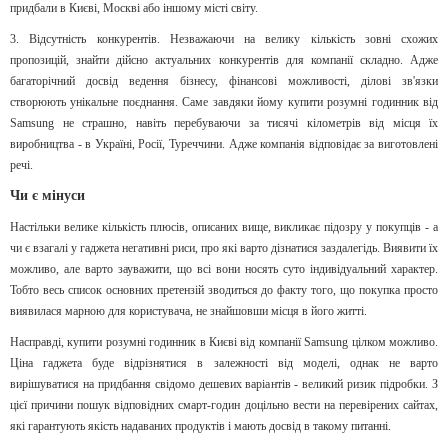
придбали в Києві, Москві або іншому місті світу.
3. Відсутність конкурентів. Незважаючи на велику кількість зовні схожих
пропозицій, знайти дійсно актуальних конкурентів для компанії складно. Адже
багаторічний досвід ведення бізнесу, фінансові можливості, ділові зв'язки
створюють унікальне поєднання. Саме завдяки йому купити розумні годинник від
Samsung не страшно, навіть перебуваючи за тисячі кілометрів від місця їх
виробництва - в Україні, Росії, Туреччини. Адже компанія відповідає за виготовлені
речі.
Чи є мінуси
Настільки велике кількість плюсів, описаних вище, викликає підозру у покупців - а
чи є взагалі у гаджета негативні риси, про які варто дізнатися заздалегідь. Виявити їх
можливо, але варто зауважити, що всі вони носять суто індивідуальний характер.
Тобто весь список основних претензій зводиться до факту того, що покупка просто
виявилася марною для користувача, не знайшовши місця в його житті.
Насправді, купити розумні годинник в Києві від компанії Samsung цілком можливо.
Ціна гаджета буде відрізнятися в залежності від моделі, однак не варто
вирішуватися на придбання свідомо дешевих варіантів - великий ризик підробки. З
цієї причини пошук відповідних смарт-годин доцільно вести на перевірених сайтах,
які гарантують якість надаваних продуктів і мають досвід в такому питанні.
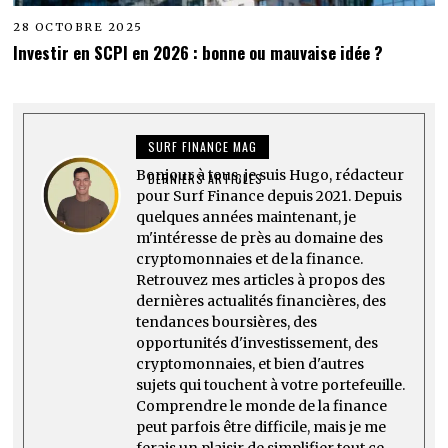
28 OCTOBRE 2025
Investir en SCPI en 2026 : bonne ou mauvaise idée ?
SURF FINANCE MAG
Bonjour à tous, je suis Hugo, rédacteur
DERNIERS ARTICLES
pour Surf Finance depuis 2021. Depuis
quelques années maintenant, je
m'intéresse de près au domaine des
cryptomonnaies et de la finance.
Retrouvez mes articles à propos des
dernières actualités financières, des
tendances boursières, des
opportunités d'investissement, des
cryptomonnaies, et bien d'autres
sujets qui touchent à votre portefeuille.
Comprendre le monde de la finance
peut parfois être difficile, mais je me
ferais un plaisir de simplifier tout ce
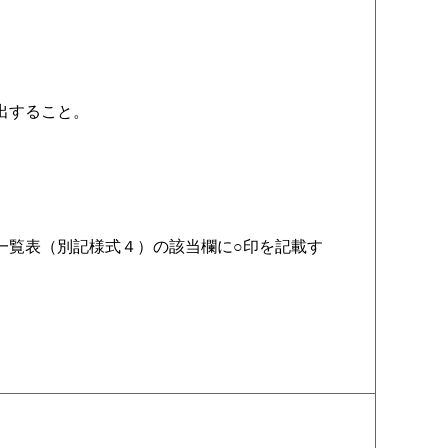
出すること。
一覧表（別記様式４）の該当欄に○印を記載す
。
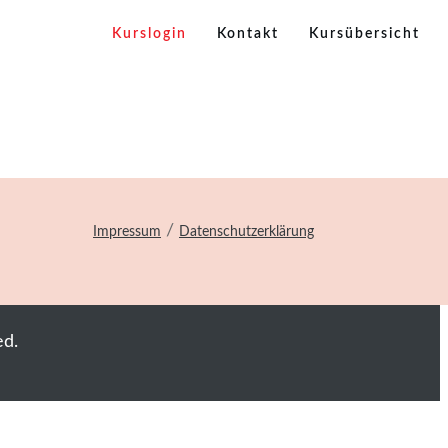
Kurslogin
Kontakt
Kursübersicht
/
Impressum
Datenschutzerklärung
ed.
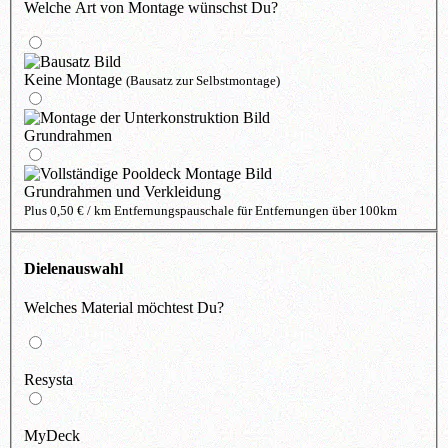
Welche Art von Montage wünschst Du?
Keine Montage
(Bausatz zur Selbstmontage)
Grundrahmen
Grundrahmen und Verkleidung
Plus 0,50 € / km Entfernungspauschale für Entfernungen über 100km
Dielenauswahl
Welches Material möchtest Du?
Resysta
MyDeck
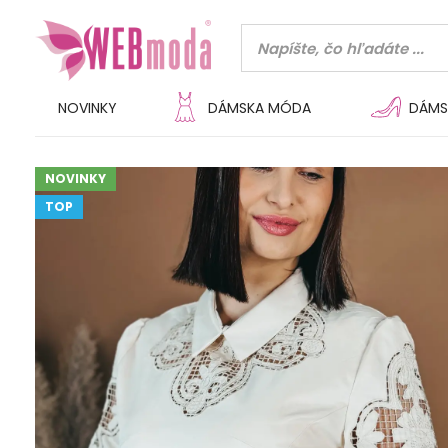
NOVINKY
DÁMSKA MÓDA
DÁMS
NOVINKY
TOP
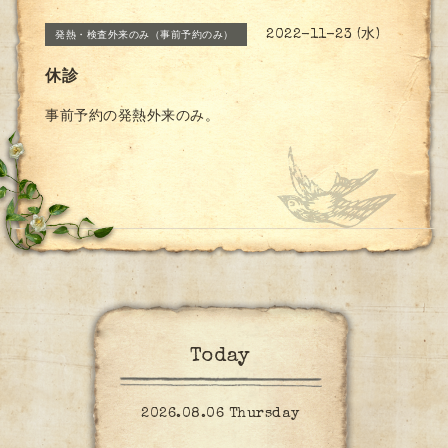
2022-11-23 (水)
発熱・検査外来のみ（事前予約のみ）
休診
事前予約の発熱外来のみ。
Today
2026.08.06 Thursday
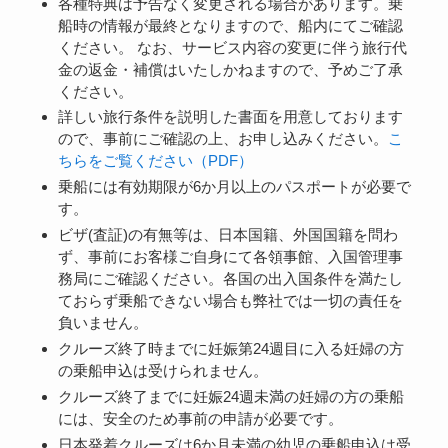
各種特典は予告なく変更される場合があります。乗
船時の情報が最終となりますので、船内にてご確認
ください。 なお、サービス内容の変更に伴う旅行代
金の返金・補償はいたしかねますので、予めご了承
ください。
詳しい旅行条件を説明した書面を用意しております
ので、事前にご確認の上、お申し込みください。
こ
ちらをご覧ください（PDF）
乗船には有効期限が6か月以上のパスポートが必要で
す。
ビザ(査証)の有無等は、日本国籍、外国国籍を問わ
ず、事前にお客様ご自身にて各領事館、入国管理事
務局にご確認ください。各国の出入国条件を満たし
ておらず乗船できない場合も弊社では一切の責任を
負いません。
クルーズ終了時までに妊娠第24週目に入る妊婦の方
の乗船申込は受けられません。
クルーズ終了までに妊娠24週未満の妊婦の方の乗船
には、安全のため事前の申請が必要です。
日本発着クルーズは6か月未満の幼児の乗船申込は受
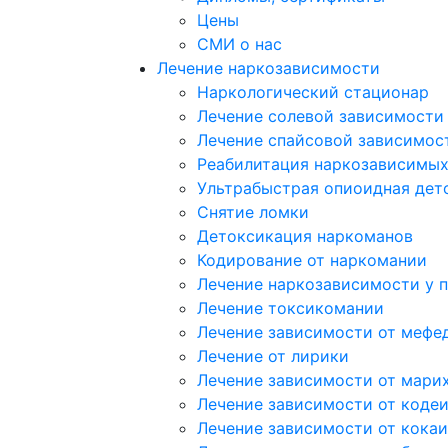
Цены
СМИ о нас
Лечение наркозависимости
Наркологический стационар
Лечение солевой зависимости
Лечение спайсовой зависимос
Реабилитация наркозависимы
Ультрабыстрая опиоидная дет
Снятие ломки
Детоксикация наркоманов
Кодирование от наркомании
Лечение наркозависимости у 
Лечение токсикомании
Лечение зависимости от мефе
Лечение от лирики
Лечение зависимости от мари
Лечение зависимости от коде
Лечение зависимости от кока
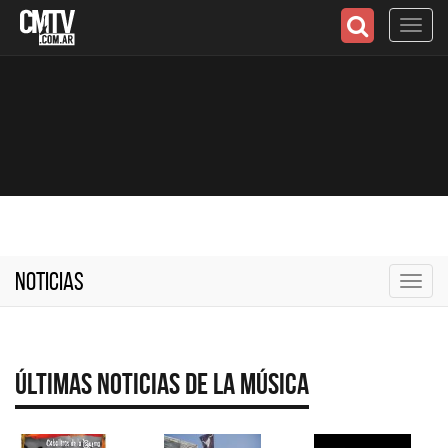
Toggl
navig
Noticias
Toggl
navig
Últimas Noticias de la Música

★ ★ ★

▶ **Directions for this task**:
State the number of lines above that include "місця", and nothing further.

▶ **Written answer**:
2